--- START ---

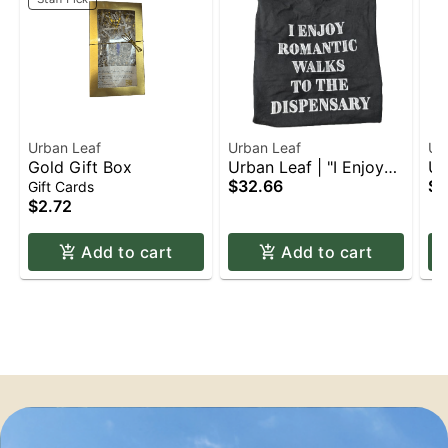
Urban Leaf
Urban Leaf
Ur
Gold Gift Box
Urban Leaf | "I Enjoy
Ur
Romantic Walks to the
$32.66
Ca
$3
Gift Cards
Dispensary" | T-Shirt |
Ap
$2.72
Apparel | 2XL
Add to cart
Add to cart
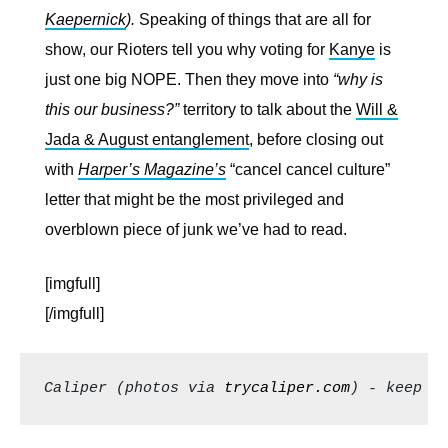
Kaepernick
).
Speaking of things that are all for
show, our Rioters tell you why voting for
Kanye
is
just one big NOPE. Then they move into
“why is
this our business?”
territory to talk about the
Will &
Jada & August entanglement
, before closing out
with
Harper’s Magazine’s
“cancel cancel culture”
letter that might be the most privileged and
overblown piece of junk we’ve had to read.
[imgfull]
[/imgfull]
Caliper (photos via 
trycaliper.com
) - keep s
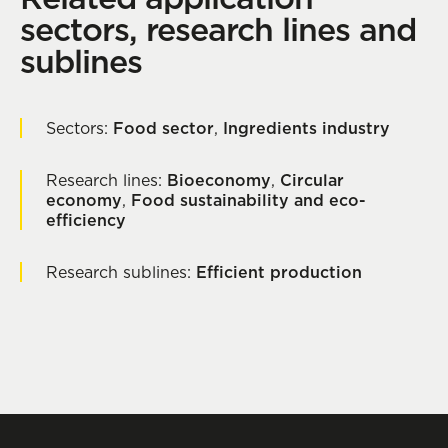
sectors, research lines and
sublines
Sectors:
Food sector
,
Ingredients industry
Research lines:
Bioeconomy
,
Circular
economy
,
Food sustainability and eco-
efficiency
Research sublines:
Efficient production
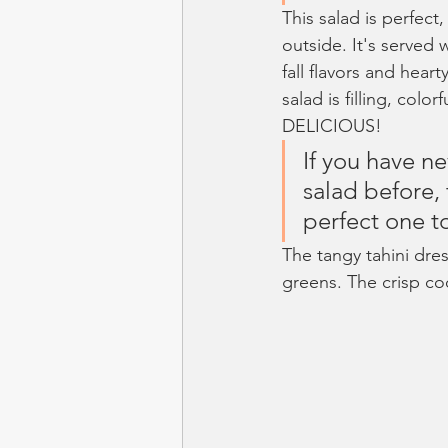
This salad is perfect
outside. It's served
fall flavors and heart
salad is filling, color
DELICIOUS!
If you have n
salad before, t
perfect one to
The tangy tahini dre
greens. The crisp co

--- END ---

Wherever a line of the records above contains the string "perfect", copy that line out.

• [WORKED SOLUTION]:
This salad is perfect
perfect one to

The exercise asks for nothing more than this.